The atmospheric screen memory appears to be being reduced by 3GB in the new release. However, note that the x10 larger instance catalogs for cosmoDC2 will probably eradicate that 3GB gain and make things even worse, something I hadn't appreciated until just now. How much worse is a little unclear to me at the moment.
However, note that the x10 larger instance catalogs for cosmoDC2 will probably eradicate that 3GB gain and make things even worse,
I still don't understand why this is necessarily true. Can't we just use a larger nside? Katrin said this want's relevant, but didn't explain. Can someone please clear this up?
I think the nside issue is related to instance catalog generation. This is for actually using them in imSim as the processes need to hold the object list in memory.
But if nside is larger, isn't there less to hold in memory? Or is it already only holding in memory the portion of the instance catalog that overlaps the sensor?
nside has nothing to do with the size of the instance catalogs. Those are generated for the entire FOV then read into imsim. We could generate them for parts of the FOV, e.g., per sensor, but that's not currently how the code is structured, i.e., back when a full fov of instance catalog objects was 10 times smaller, reading the whole fov into memory wasn't a big deal. Now it probably is, so we'd need to change the code to accommodate this factor of 10. In any case, nside isn't relevant in the imsim context.

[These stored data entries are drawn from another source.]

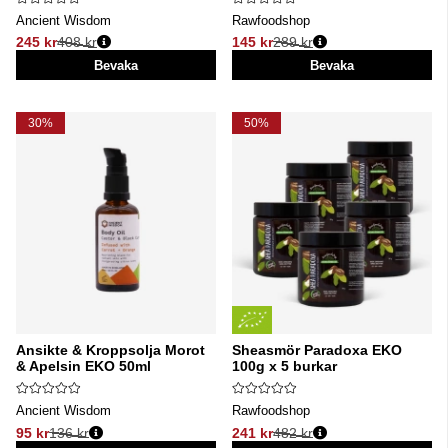
Ancient Wisdom
Rawfoodshop
245 kr
408 kr
145 kr
289 kr
Ordinarie pris:
Ordinarie pris:
Bevaka
Bevaka
30%
50%
Ansikte & Kroppsolja Morot
Sheasmör Paradoxa EKO
& Apelsin EKO 50ml
100g x 5 burkar
Ancient Wisdom
Rawfoodshop
95 kr
136 kr
241 kr
482 kr
Ordinarie pris:
Ordinarie pris:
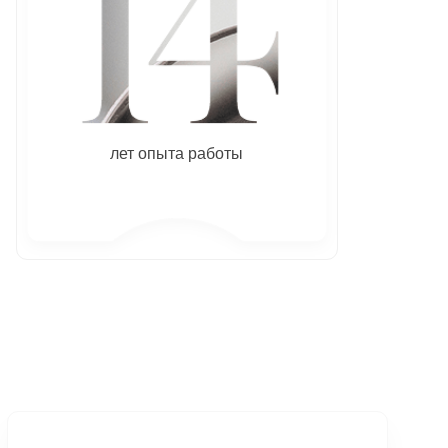
лет опыта работы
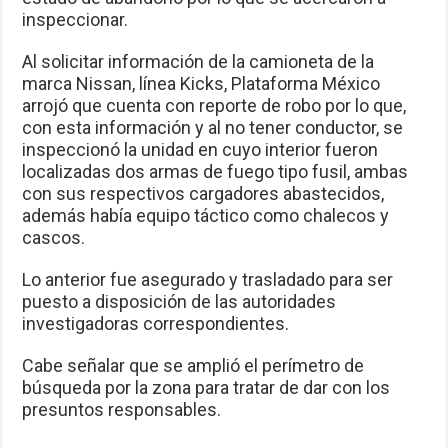
inspeccionar.
Al solicitar información de la camioneta de la
marca Nissan, línea Kicks, Plataforma México
arrojó que cuenta con reporte de robo por lo que,
con esta información y al no tener conductor, se
inspeccionó la unidad en cuyo interior fueron
localizadas dos armas de fuego tipo fusil, ambas
con sus respectivos cargadores abastecidos,
además había equipo táctico como chalecos y
cascos.
Lo anterior fue asegurado y trasladado para ser
puesto a disposición de las autoridades
investigadoras correspondientes.
Cabe señalar que se amplió el perímetro de
búsqueda por la zona para tratar de dar con los
presuntos responsables.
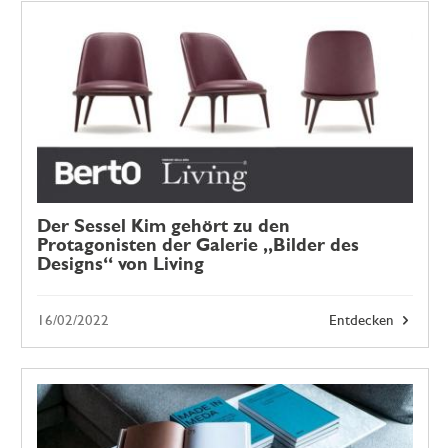
Der Sessel Kim gehört zu den
Protagonisten der Galerie „Bilder des
Designs“ von Living
16/02/2022
Entdecken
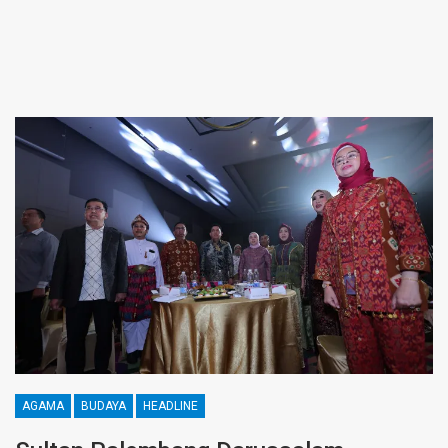
AGAMA
BUDAYA
HEADLINE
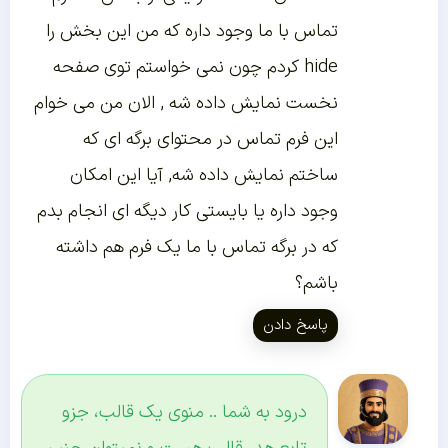
تماس با ما وجود داره که من این بخش را
hide کردم چون نمی خواستم توی صفحه
نخست نمایش داده شه , الان من می خوام
این فرم تماس در محتوای برگه ای که
ساختم نمایش داده شه, آیا این امکان
وجود داره یا بایستی کار دیگه ای انجام بدم
که در برگه تماس با ما یک فرم هم داشته
باشم؟
پاسخ دادن
درود به شما .. منوی یک قالب، جزو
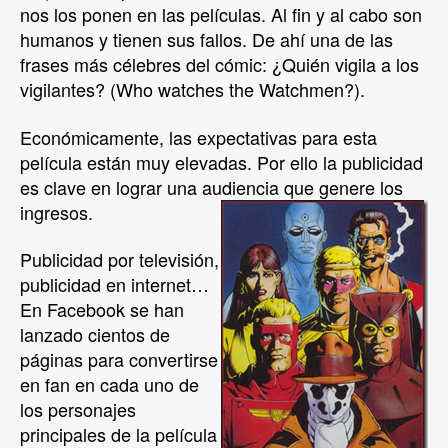
nos los ponen en las películas. Al fin y al cabo son
humanos y tienen sus fallos. De ahí una de las
frases más célebres del cómic: ¿Quién vigila a los
vigilantes? (Who watches the Watchmen?).
Económicamente, las expectativas para esta
película están muy elevadas. Por ello la publicidad
es clave en lograr una audiencia que genere los
ingresos.
Publicidad por televisión,
publicidad en internet…
En Facebook se han
lanzado cientos de
páginas para convertirse
en fan en cada uno de
los personajes
principales de la película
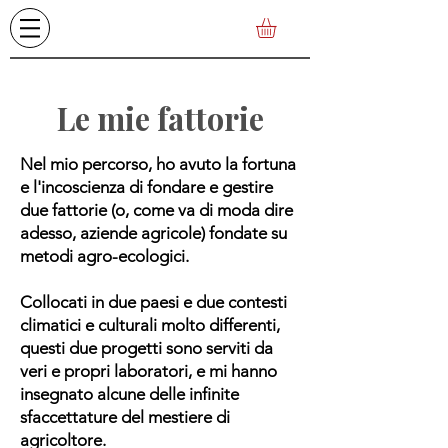
Le mie fattorie
Nel mio percorso, ho avuto la fortuna
e l'incoscienza di fondare e gestire
due fattorie (o, come va di moda dire
adesso, aziende agricole) fondate su
metodi agro-ecologici.
Collocati in due paesi e due contesti
climatici e culturali molto differenti,
questi due progetti sono serviti da
veri e propri laboratori, e mi hanno
insegnato alcune delle infinite
sfaccettature del mestiere di
agricoltore.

I see. I hadn't understood how the object catalog for a single sensor could possibly be a memory concern, so I assumed you must be reading in catalogs in these healpix pixels that people were talking about. But if it's the full fov, I can see how that could be problematic.
It seems like it wouldn't be that hard to write separate instance catalogs for each sensor rather than for each full focal plane. Or alternatively to cull the input catalog immediately after reading in to only hold the portion that is relevant for the sensor being rendered. Are either of these possible to do on the time scale of Wednesday?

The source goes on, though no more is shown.